DynaText is an SGML publishing tool. It was introduced in 1990, and was the first system to handle arbitrarily large SGML documents, and to render them according to multiple style-sheets that could be switched at will.
DynaText and its Web sibling DynaWeb won multiple Seybold and other awards [1][2], and there are eleven US Patents related to the DynaText technology: 5,557,722; 5,644,776; 5,708,806; 5,893,109; 5,983,248; 6,055,544; 6,101,511; 6,101,512; 6,105,044; 6,167,409; and 6,546,406.

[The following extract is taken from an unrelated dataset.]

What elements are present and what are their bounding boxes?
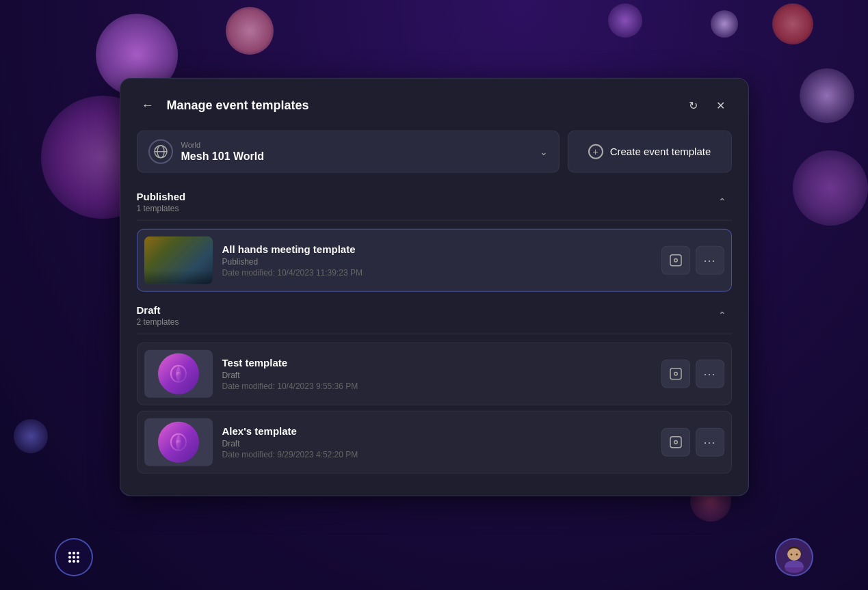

DynaText was developed by Electronic Book Technologies, Incorporated, of Providence, Rhode Island. EBT was founded by Louis Reynolds, Steven DeRose, Jeffrey Vogel, and Andries van Dam, and was sold to Inso corporation in 1996, when it had about 150 employees.
DynaText heavily influenced stylesheet technologies such as DSSSL and CSS, and XML chairman Jon Bosak cites EBT chief architect Steven DeRose as one of the originators of the notion of well-formedness formalized in XML, as well as DynaText for influencing the design of Web browsers in general [3].
Inso corporation went out of business in 2002.
DynaText accepted SGML as input, and built a binary representation of the structure (similar to DOM for XML, but persistent), as well as a full-text inverted index of the text, elements, and attributes. Customers typically distributed such compiled e-books on CD-ROM or via network servers. Later versions of DynaText could also read SGML on the fly, providing exactly the same interface.